States should adopt laws protecting privacy of personal information.
- Personal data shall be: (a) processed lawfully, fairly and in a transparent manner in relation to the data subject (‘lawfulness, fairness and transparency’).
- The gathering and holding of personal information on computers, data banks and other devices, whether by public authorities or private individuals or bodies, must be regulated by law. Effective measures have to be taken by States to ensure that information concerning a person’s private life does not reach the hands of persons who are not authorized by law to receive, process and use it, and is never used for purposes incompatible with the Covenant.
- In implementing these Guidelines, Member countries should: (…) b) adopt laws protecting privacy.
- The Human Rights Council, (…) 17. Urges States to adopt, implement and, where necessary, reform laws, regulations, policies and other measures concerning personal data and privacy protection online in order to prevent, mitigate and remedy the arbitrary or unlawful collection, retention, processing, use or disclosure of personal data on the Internet that could violate human rights.
- The General Assembly (...) 6. Calls upon all States: (...) (g) To consider adopting and implementing data protection legislation, regulation and policies, including on digital communication data, that complies with their international human rights obligations, which could include the establishment of national independent authorities with powers and resources to monitor data privacy practices, investigate violations and abuses and receive communications from individuals and organizations, and to provide appropriate remedies.
- States should adopt strong data protection laws and update electoral and other relevant laws to limit the pervasive tracking and targeting of individuals and their activities online.
- The legal framework should prohibit the collection, use or dissemination of personal data or information in any manner for any purpose other than the exercise of suffrage rights. In particular, care should be given to provisions that relate to fingerprints, photographs and personal identification numbers, as well as to ethnicity or other factors that could lead to discrimination or place the voter at risk of personal harm.

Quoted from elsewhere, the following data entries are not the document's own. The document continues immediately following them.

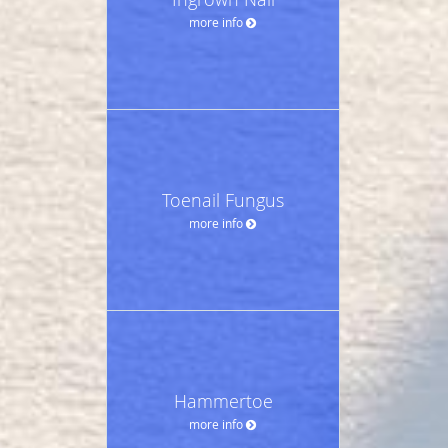
more info
Toenail Fungus
more info
Hammertoe
more info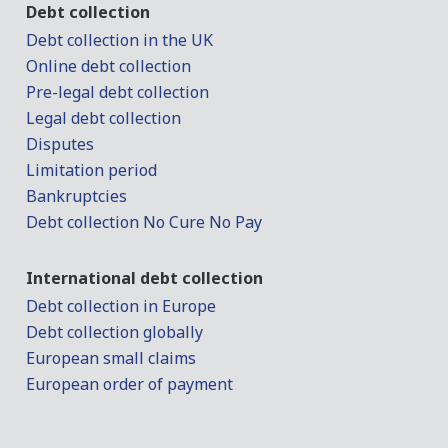
Debt collection
Debt collection in the UK
Online debt collection
Pre-legal debt collection
Legal debt collection
Disputes
Limitation period
Bankruptcies
Debt collection No Cure No Pay
International debt collection
Debt collection in Europe
Debt collection globally
European small claims
European order of payment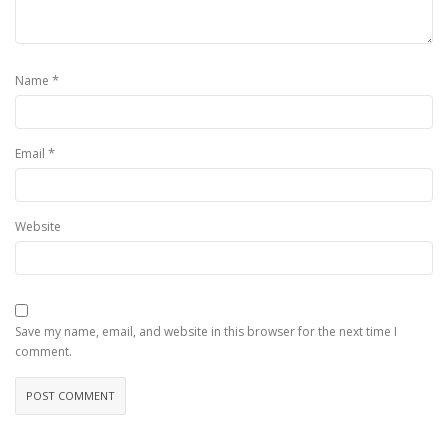
*
Name
*
Email
Website
Save my name, email, and website in this browser for the next time I
comment.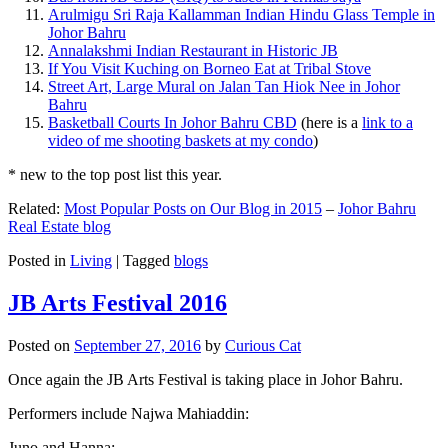
Arulmigu Sri Raja Kallamman Indian Hindu Glass Temple in
Johor Bahru
Annalakshmi Indian Restaurant in Historic JB
If You Visit Kuching on Borneo Eat at Tribal Stove
Street Art, Large Mural on Jalan Tan Hiok Nee in Johor
Bahru
Basketball Courts In Johor Bahru CBD
(here is a
link to a
video of me shooting baskets at my condo
)
* new to the top post list this year.
Related:
Most Popular Posts on Our Blog in 2015
–
Johor Bahru
Real Estate blog
Posted in
Living
|
Tagged
blogs
JB Arts Festival 2016
Posted on
September 27, 2016
by
Curious Cat
Once again the JB Arts Festival is taking place in Johor Bahru.
Performers include Najwa Mahiaddin:
Juno and Hanna: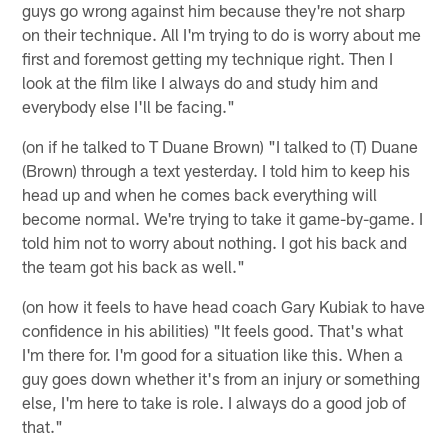
guys go wrong against him because they're not sharp
on their technique. All I'm trying to do is worry about me
first and foremost getting my technique right. Then I
look at the film like I always do and study him and
everybody else I'll be facing."
(on if he talked to T Duane Brown) "I talked to (T) Duane
(Brown) through a text yesterday. I told him to keep his
head up and when he comes back everything will
become normal. We're trying to take it game-by-game. I
told him not to worry about nothing. I got his back and
the team got his back as well."
(on how it feels to have head coach Gary Kubiak to have
confidence in his abilities) "It feels good. That's what
I'm there for. I'm good for a situation like this. When a
guy goes down whether it's from an injury or something
else, I'm here to take is role. I always do a good job of
that."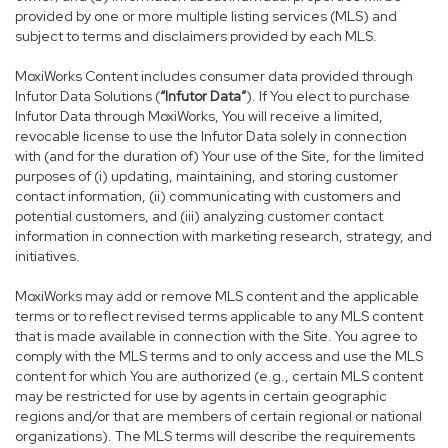
provided by one or more multiple listing services (MLS) and
subject to terms and disclaimers provided by each MLS.
MoxiWorks Content includes consumer data provided through
Infutor Data Solutions (
“Infutor Data”
). If You elect to purchase
Infutor Data through MoxiWorks, You will receive a limited,
revocable license to use the Infutor Data solely in connection
with (and for the duration of) Your use of the Site, for the limited
purposes of (i) updating, maintaining, and storing customer
contact information, (ii) communicating with customers and
potential customers, and (iii) analyzing customer contact
information in connection with marketing research, strategy, and
initiatives.
MoxiWorks may add or remove MLS content and the applicable
terms or to reflect revised terms applicable to any MLS content
that is made available in connection with the Site. You agree to
comply with the MLS terms and to only access and use the MLS
content for which You are authorized (e.g., certain MLS content
may be restricted for use by agents in certain geographic
regions and/or that are members of certain regional or national
organizations). The MLS terms will describe the requirements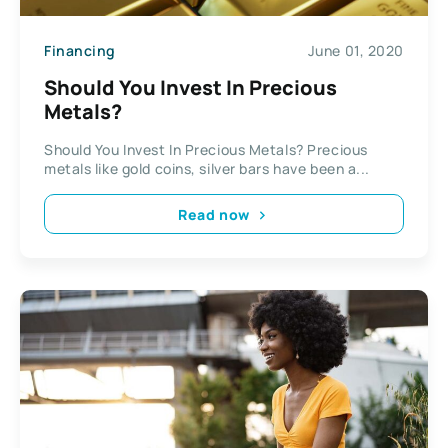
Financing
June 01, 2020
Should You Invest In Precious
Metals?
Should You Invest In Precious Metals? Precious
metals like gold coins, silver bars have been a...
Read now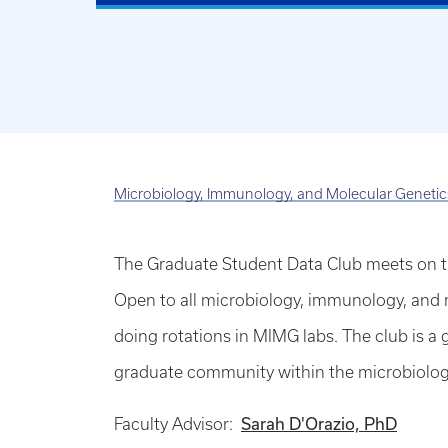
Microbiology, Immunology, and Molecular Genetic
The Graduate Student Data Club meets on 
Open to all microbiology, immunology, and 
doing rotations in MIMG labs. The club is 
graduate community within the microbiolo
Faculty Advisor:
Sarah D'Orazio, PhD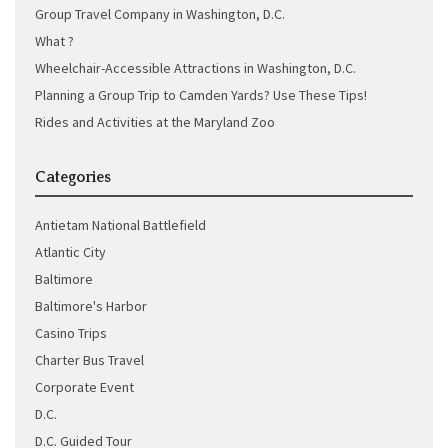
Group Travel Company in Washington, D.C.
What ?
Wheelchair-Accessible Attractions in Washington, D.C.
Planning a Group Trip to Camden Yards? Use These Tips!
Rides and Activities at the Maryland Zoo
Categories
Antietam National Battlefield
Atlantic City
Baltimore
Baltimore's Harbor
Casino Trips
Charter Bus Travel
Corporate Event
D.C.
D.C. Guided Tour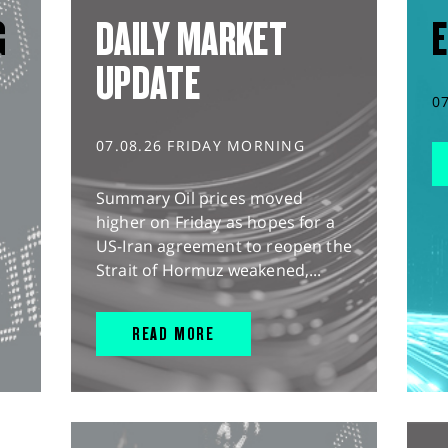
G
DAILY MARKET
E
UPDATE
0
07.08.26 FRIDAY MORNING
Summary Oil prices moved
higher on Friday as hopes for a
US-Iran agreement to reopen the
Strait of Hormuz weakened,...
READ MORE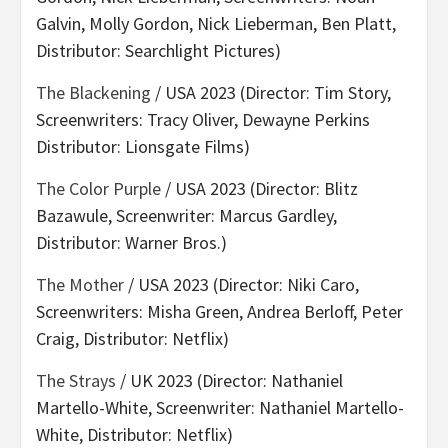
Galvin, Molly Gordon, Nick Lieberman, Ben Platt,
Distributor: Searchlight Pictures)
The Blackening
/ USA 2023 (Director: Tim Story,
Screenwriters: Tracy Oliver, Dewayne Perkins
Distributor: Lionsgate Films)
The Color Purple
/ USA 2023 (Director: Blitz
Bazawule, Screenwriter: Marcus Gardley,
Distributor: Warner Bros.)
The Mother
/ USA 2023 (Director: Niki Caro,
Screenwriters: Misha Green, Andrea Berloff, Peter
Craig, Distributor: Netflix)
The Strays
/ UK 2023 (Director: Nathaniel
Martello-White, Screenwriter: Nathaniel Martello-
White, Distributor: Netflix)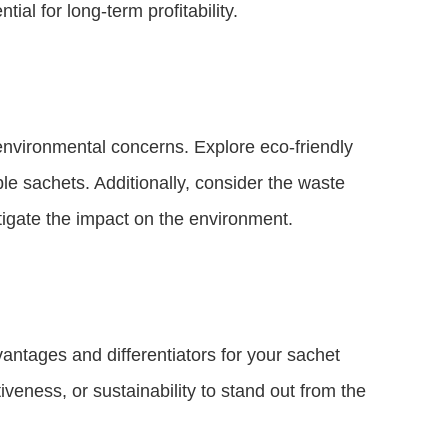
ial for long-term profitability.
 environmental concerns. Explore eco-friendly
le sachets. Additionally, consider the waste
igate the impact on the environment.
vantages and differentiators for your sachet
iveness, or sustainability to stand out from the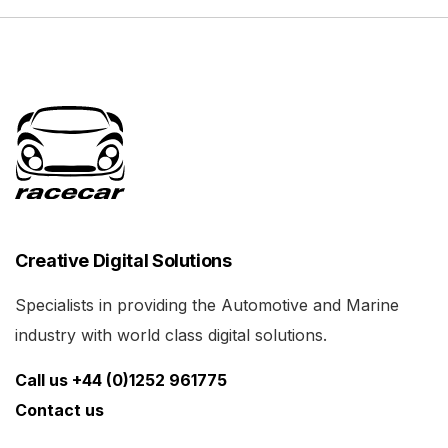
Creative Digital Solutions
Specialists in providing the Automotive and Marine
industry with world class digital solutions.
Call us +44 (0)1252 961775
Contact us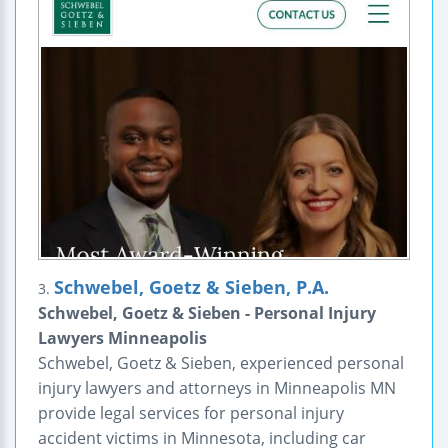
Schwebel, Goetz & Sieben, P.A.
3.
Schwebel, Goetz & Sieben - Personal Injury
Lawyers Minneapolis
Schwebel, Goetz & Sieben, experienced personal
injury lawyers and attorneys in Minneapolis MN
provide legal services for personal injury
accident victims in Minnesota, including car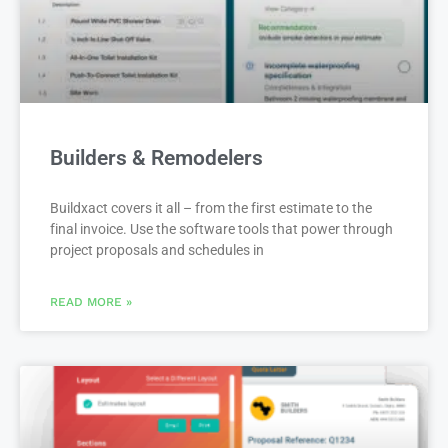
Builders & Remodelers
Buildxact covers it all – from the first estimate to the
final invoice. Use the software tools that power through
project proposals and schedules in
READ MORE »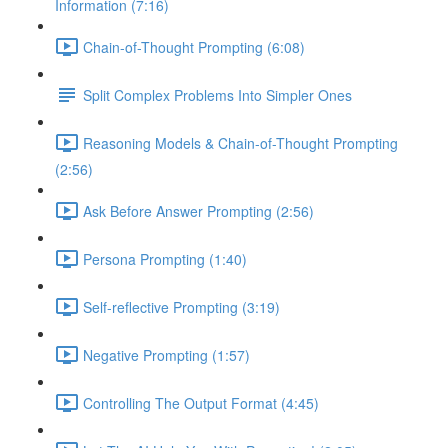
Information (7:16)
Chain-of-Thought Prompting (6:08)
Split Complex Problems Into Simpler Ones
Reasoning Models & Chain-of-Thought Prompting
(2:56)
Ask Before Answer Prompting (2:56)
Persona Prompting (1:40)
Self-reflective Prompting (3:19)
Negative Prompting (1:57)
Controlling The Output Format (4:45)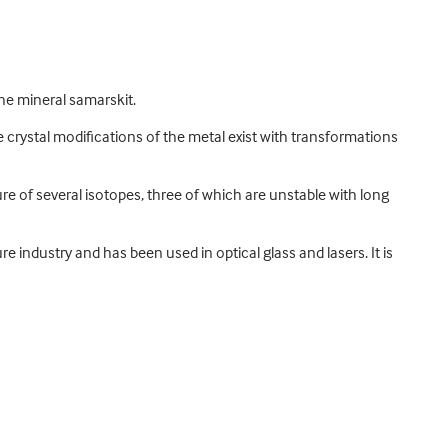
he mineral samarskit.
hree crystal modifications of the metal exist with transformations
re of several isotopes, three of which are unstable with long
e industry and has been used in optical glass and lasers. It is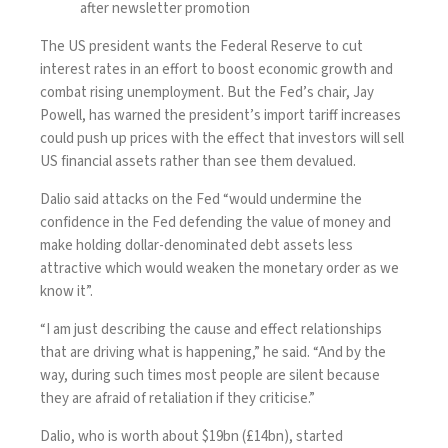
after newsletter promotion
The US president wants the
Federal Reserve
to cut
interest rates in an effort to boost economic growth and
combat rising unemployment. But the Fed’s chair, Jay
Powell, has warned the president’s import tariff increases
could push up prices with the effect that investors will sell
US financial assets rather than see them devalued.
Dalio said attacks on the Fed “would undermine the
confidence in the Fed defending the value of money and
make holding dollar-denominated debt assets less
attractive which would weaken the monetary order as we
know it”.
“I am just describing the cause and effect relationships
that are driving what is happening,” he said. “And by the
way, during such times most people are silent because
they are afraid of retaliation if they criticise.”
Dalio, who is worth about $19bn (£14bn), started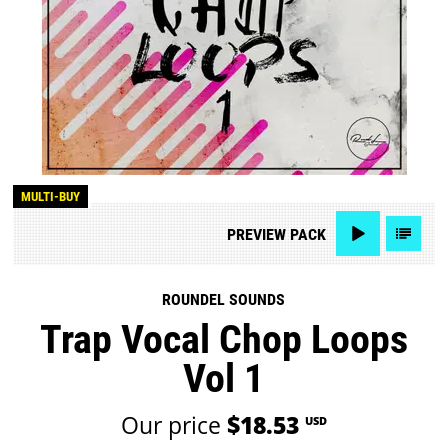
MULTI-BUY
PREVIEW
PACK
ROUNDEL SOUNDS
Trap Vocal Chop Loops
Vol 1
Our price
$18.53
USD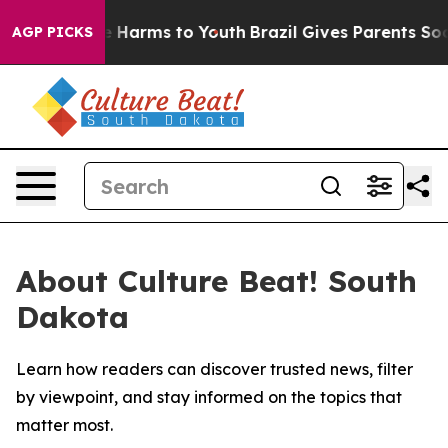
nd to Abate Harms to Youth
Brazil Gives Parents Social
AGP PICKS
About Culture Beat! South
Dakota
Learn how readers can discover trusted news, filter
by viewpoint, and stay informed on the topics that
matter most.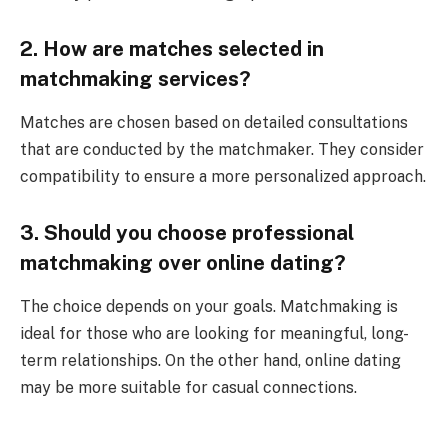
2. How are matches selected in
matchmaking services?
Matches are chosen based on detailed consultations
that are conducted by the matchmaker. They consider
compatibility to ensure a more personalized approach.
3. Should you choose professional
matchmaking over online dating?
The choice depends on your goals. Matchmaking is
ideal for those who are looking for meaningful, long-
term relationships. On the other hand, online dating
may be more suitable for casual connections.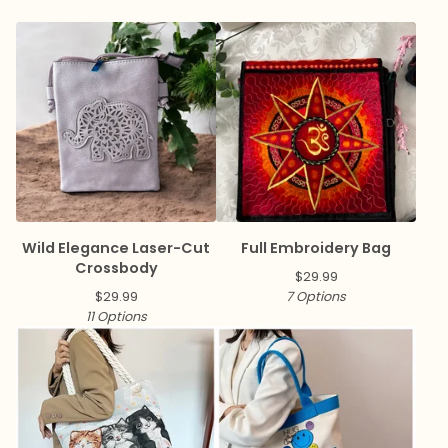
Wild Elegance Laser-Cut
Full Embroidery Bag
Crossbody
$
29.99
$
29.99
7 Options
11 Options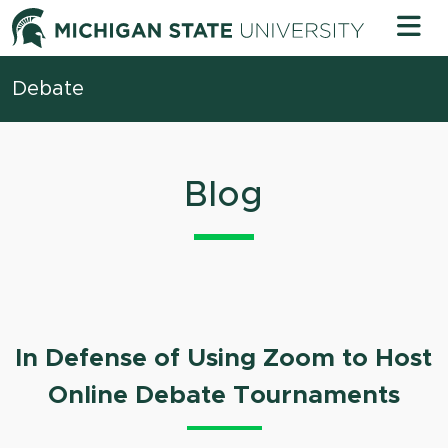
Skip to content
Michigan 
Debate
Blog
In Defense of Using Zoom to Host
Online Debate Tournaments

- Domestic legislation of the state must contain data protection provisions for the regulation of the automatic processing of personal data.
- Citizens need to be protected in the processing of personal data particularly during the election period when large amounts of personal data are processed, including those available in the electoral registers. As regards the registers data privacy has to be balanced against the transparency required for electoral integrity.